(Supplied records)
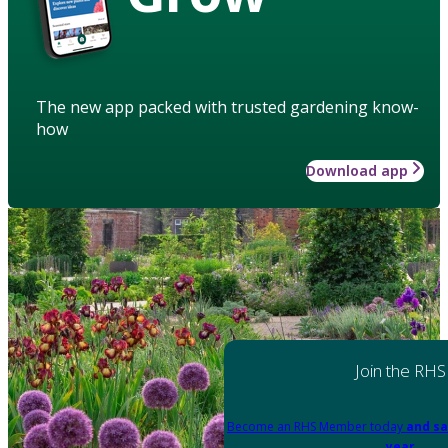
The new app packed with trusted gardening know-
how
Download app
Join the RHS
Become an RHS Member today
and sa
year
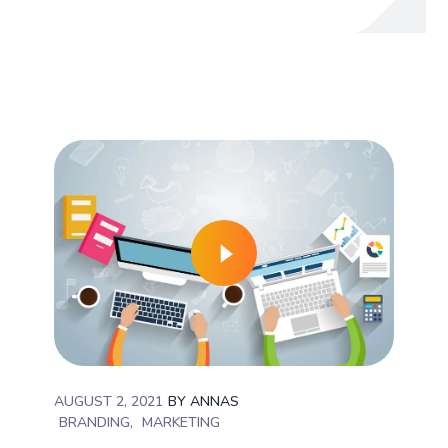
AUGUST 2, 2021
BY
ANNAS
BRANDING
MARKETING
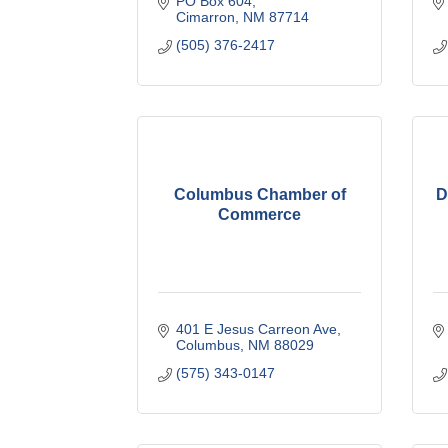
PO Box 604
Cimarron
NM
87714
(505) 376-2417
Columbus Chamber of
D
Commerce
401 E Jesus Carreon Ave
Columbus
NM
88029
(575) 343-0147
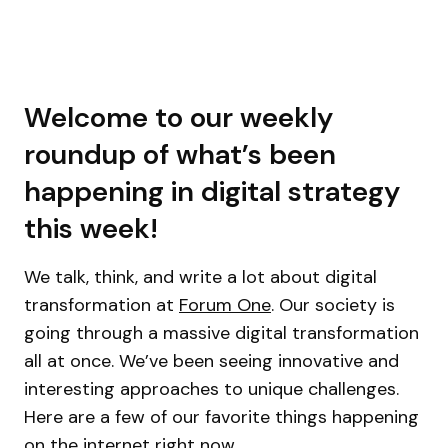
Welcome to our weekly
roundup of what’s been
happening in digital strategy
this week!
We talk, think, and write a lot about digital
transformation at
Forum One
. Our society is
going through a massive digital transformation
all at once. We’ve been seeing innovative and
interesting approaches to unique challenges.
Here are a few of our favorite things happening
on the internet right now.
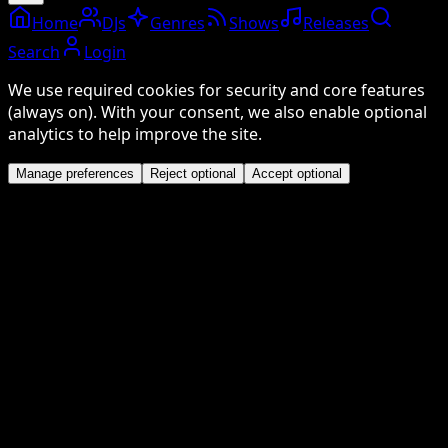
Home
DJs
Genres
Shows
Releases
Search
Login
We use required cookies for security and core features
(always on). With your consent, we also enable optional
analytics to help improve the site.
Manage preferences
Reject optional
Accept optional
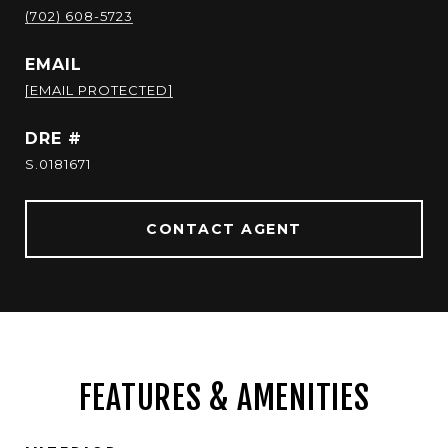
(702) 608-5723
EMAIL
[EMAIL PROTECTED]
DRE #
S.0181671
CONTACT AGENT
FEATURES & AMENITIES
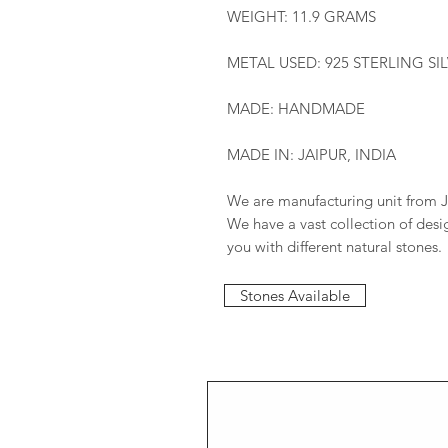
WEIGHT: 11.9 GRAMS
METAL USED: 925 STERLING SI
MADE: HANDMADE
MADE IN: JAIPUR, INDIA
We are manufacturing unit from J
We have a vast collection of des
you with different natural stones.
Stones Available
(End Supplied records)
Exercise aim: Give the count of lines in the entries above that hold the word "optional", with no other words.

Solution: 3